After a brief debate about whether to utilize the supervisor’s budget or the amended budget – Lazzaro called a vote on that provision. Ultimately, the board vote 2-3 for that measure. It meant, at least for the time being, Supervisor Lazzaro’s budget – which would have nearly doubled taxes on most residents – was off the table.
The other options weren’t much better, though.
The next budget up for a vote was the amended budget, which drew comments from the supervisor. “We have to start tightening our belts and if not now, when? Things are going to be moving fast and we’re going to be spending a lot of money,” Supervisor Lazzaro explained of the Town’s needs.
He pointed to infrastructure demands that are going to cost the Town, and it’s taxpayers, a lot of money in the coming years. His budget called for a portion of the landfill revenue to be used for infrastructure improvements.
However, as Deputy Supervisor Lou Ferrara pointed out while debating how much of the landfill revenue to use in the 2018 budget – the expenses associated with fixing local infrastructure will far-exceed anything that comes from the landfill.

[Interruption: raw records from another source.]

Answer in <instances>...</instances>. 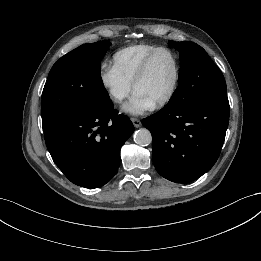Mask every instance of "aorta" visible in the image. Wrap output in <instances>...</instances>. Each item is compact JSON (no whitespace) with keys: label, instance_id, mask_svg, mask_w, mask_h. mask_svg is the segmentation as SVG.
I'll return each mask as SVG.
<instances>
[{"label":"aorta","instance_id":"762f6f07","mask_svg":"<svg viewBox=\"0 0 261 261\" xmlns=\"http://www.w3.org/2000/svg\"><path fill=\"white\" fill-rule=\"evenodd\" d=\"M134 141L140 146H148L152 142L151 132L146 128H141L134 133Z\"/></svg>","mask_w":261,"mask_h":261}]
</instances>
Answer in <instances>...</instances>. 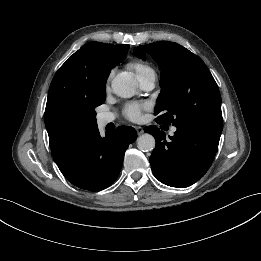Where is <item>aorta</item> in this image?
Segmentation results:
<instances>
[{
    "label": "aorta",
    "instance_id": "aorta-1",
    "mask_svg": "<svg viewBox=\"0 0 261 261\" xmlns=\"http://www.w3.org/2000/svg\"><path fill=\"white\" fill-rule=\"evenodd\" d=\"M111 87L117 96L130 98L136 94L138 83L132 73L121 72L114 77ZM155 144V139L151 134L145 133L137 138V147L143 152L152 151Z\"/></svg>",
    "mask_w": 261,
    "mask_h": 261
}]
</instances>
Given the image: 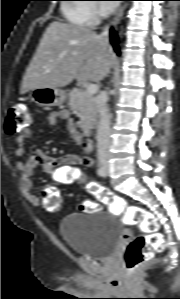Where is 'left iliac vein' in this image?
I'll list each match as a JSON object with an SVG mask.
<instances>
[{
	"instance_id": "1",
	"label": "left iliac vein",
	"mask_w": 180,
	"mask_h": 299,
	"mask_svg": "<svg viewBox=\"0 0 180 299\" xmlns=\"http://www.w3.org/2000/svg\"><path fill=\"white\" fill-rule=\"evenodd\" d=\"M108 172H109V165L106 163L105 164V173L108 174Z\"/></svg>"
}]
</instances>
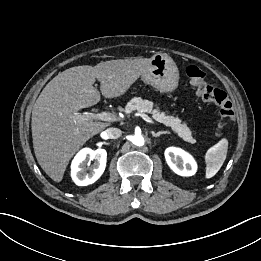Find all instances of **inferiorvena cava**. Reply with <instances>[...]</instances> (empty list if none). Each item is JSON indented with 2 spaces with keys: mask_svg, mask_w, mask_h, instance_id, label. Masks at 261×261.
Returning a JSON list of instances; mask_svg holds the SVG:
<instances>
[{
  "mask_svg": "<svg viewBox=\"0 0 261 261\" xmlns=\"http://www.w3.org/2000/svg\"><path fill=\"white\" fill-rule=\"evenodd\" d=\"M104 134L107 139H116L121 136L122 131L118 128L111 127V128H107L104 131Z\"/></svg>",
  "mask_w": 261,
  "mask_h": 261,
  "instance_id": "602c4592",
  "label": "inferior vena cava"
}]
</instances>
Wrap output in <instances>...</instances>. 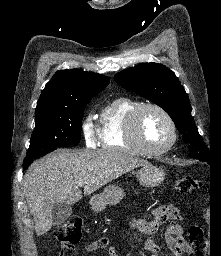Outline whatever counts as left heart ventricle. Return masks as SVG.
<instances>
[{"label":"left heart ventricle","instance_id":"b2bd125f","mask_svg":"<svg viewBox=\"0 0 221 256\" xmlns=\"http://www.w3.org/2000/svg\"><path fill=\"white\" fill-rule=\"evenodd\" d=\"M142 139L151 148L165 146L171 138V130L166 118L157 110L147 108L140 118Z\"/></svg>","mask_w":221,"mask_h":256}]
</instances>
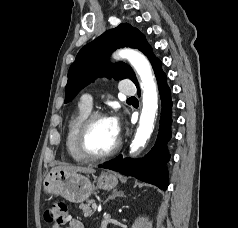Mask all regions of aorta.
Masks as SVG:
<instances>
[{
  "mask_svg": "<svg viewBox=\"0 0 238 228\" xmlns=\"http://www.w3.org/2000/svg\"><path fill=\"white\" fill-rule=\"evenodd\" d=\"M114 57L128 60L140 78V86L143 92V106L139 119V127L130 145V153H135L140 147L145 145L154 129L155 116L158 109L157 84L150 62L139 51L121 49L114 54Z\"/></svg>",
  "mask_w": 238,
  "mask_h": 228,
  "instance_id": "obj_1",
  "label": "aorta"
}]
</instances>
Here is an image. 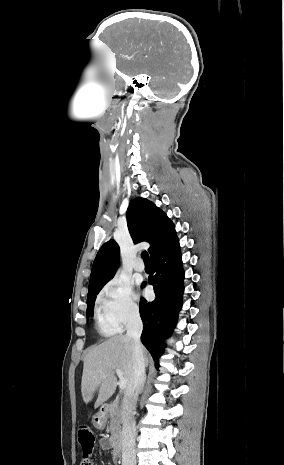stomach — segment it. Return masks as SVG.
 I'll return each instance as SVG.
<instances>
[{
    "mask_svg": "<svg viewBox=\"0 0 284 465\" xmlns=\"http://www.w3.org/2000/svg\"><path fill=\"white\" fill-rule=\"evenodd\" d=\"M92 423L96 429L103 431L106 427L107 417H105L104 413H96V415L92 417Z\"/></svg>",
    "mask_w": 284,
    "mask_h": 465,
    "instance_id": "1",
    "label": "stomach"
}]
</instances>
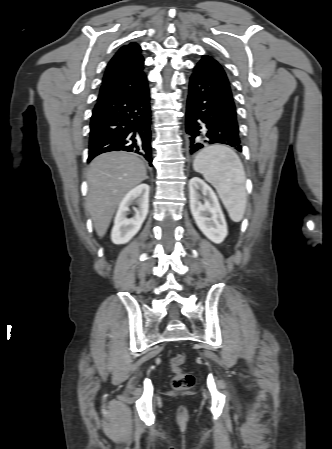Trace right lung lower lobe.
<instances>
[{
  "mask_svg": "<svg viewBox=\"0 0 332 449\" xmlns=\"http://www.w3.org/2000/svg\"><path fill=\"white\" fill-rule=\"evenodd\" d=\"M148 87L123 99L97 102L90 124L88 162L101 153L127 151L152 166L151 111Z\"/></svg>",
  "mask_w": 332,
  "mask_h": 449,
  "instance_id": "1",
  "label": "right lung lower lobe"
}]
</instances>
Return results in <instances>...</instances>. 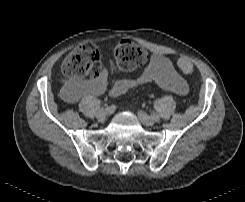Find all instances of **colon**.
<instances>
[{
	"label": "colon",
	"instance_id": "1",
	"mask_svg": "<svg viewBox=\"0 0 245 202\" xmlns=\"http://www.w3.org/2000/svg\"><path fill=\"white\" fill-rule=\"evenodd\" d=\"M100 54L94 45L85 43L75 48L61 63L60 69L65 76L62 95L69 99L77 79L95 76L99 73ZM148 61V53L131 40L122 39L115 45V64L123 71H134L143 67ZM193 69L191 62L182 65L181 70L189 74Z\"/></svg>",
	"mask_w": 245,
	"mask_h": 202
}]
</instances>
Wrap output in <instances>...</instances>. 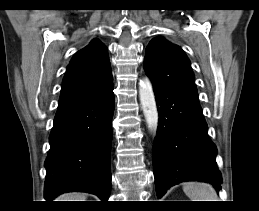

The board voted 4-1 to move forward with the amended budget, which included requests from department heads – and was slightly pricier than Supervisor Lazzaro’s budget.
After the vote on accepting the amended budget as the baseline for what the board would do moving forward – Foster broke down what various scenarios would look like – depending on how much of the landfill revenues were used to keep the overall tax hike lower.
If the board moved to use half of the landfill revenue – a home assessed at $100,000 would see a tax bill increase of $315. If two-thirds of the revenue is used, that same tax bill would increase $233. An option using three-quarters of the landfill revenue in 2018 would mean a tax bill increase of $189 under the same circumstances.
Two other options on the table, which would include using all of the money – or none of it – had severe impacts on the tax bill in the provided example.
In fact, if none of the landfill revenue were used – it would mean a tax increase of more than $577 for the aforementioned $100,000 assessed home.
This discussion spawned an interesting caveat as Foster laid out a scenario where Seneca Meadows could stop making payments to the Town of Seneca Falls assuming Local Law No. 3 remains on the books.
Foster said that after speaking with landfill representatives and legal team that the re-institution of an Article 78 against the aforementioned local law – requiring the landfill be closed by December 31st, 2025 was likely.
To that end, the Town Attorney said it’s “Probably not a real good bet” to count on all of the landfill revenue coming to the Town on time. He explained the scenario, whereby litigation would hold up those payments, and ultimately put Seneca Falls in a very tough spot.
Warfel said that operating without the landfill revenue would be difficult. “We don’t have the funds to operate without [it],” she explained.
Making matters worse, as the board began mulling over the possibility of having that revenue held up over legal matters – the decision had to be made regarding the path the board would take.
DeLelys moved to plan on using three-quarters of the landfill revenue in next year’s budget. That was seconded, and ultimately, Lazzaro was the only dissenting vote against it.
On Thursday, the board will now weigh the specifics of the decided on format. They move forward operating under the expectation that 75 percent of landfill revenue will be used in the Town Budget – if it comes through.
If the board fails to pass a budget by November 20th, the Supervisor’s Budget will become the final, legally binding budget.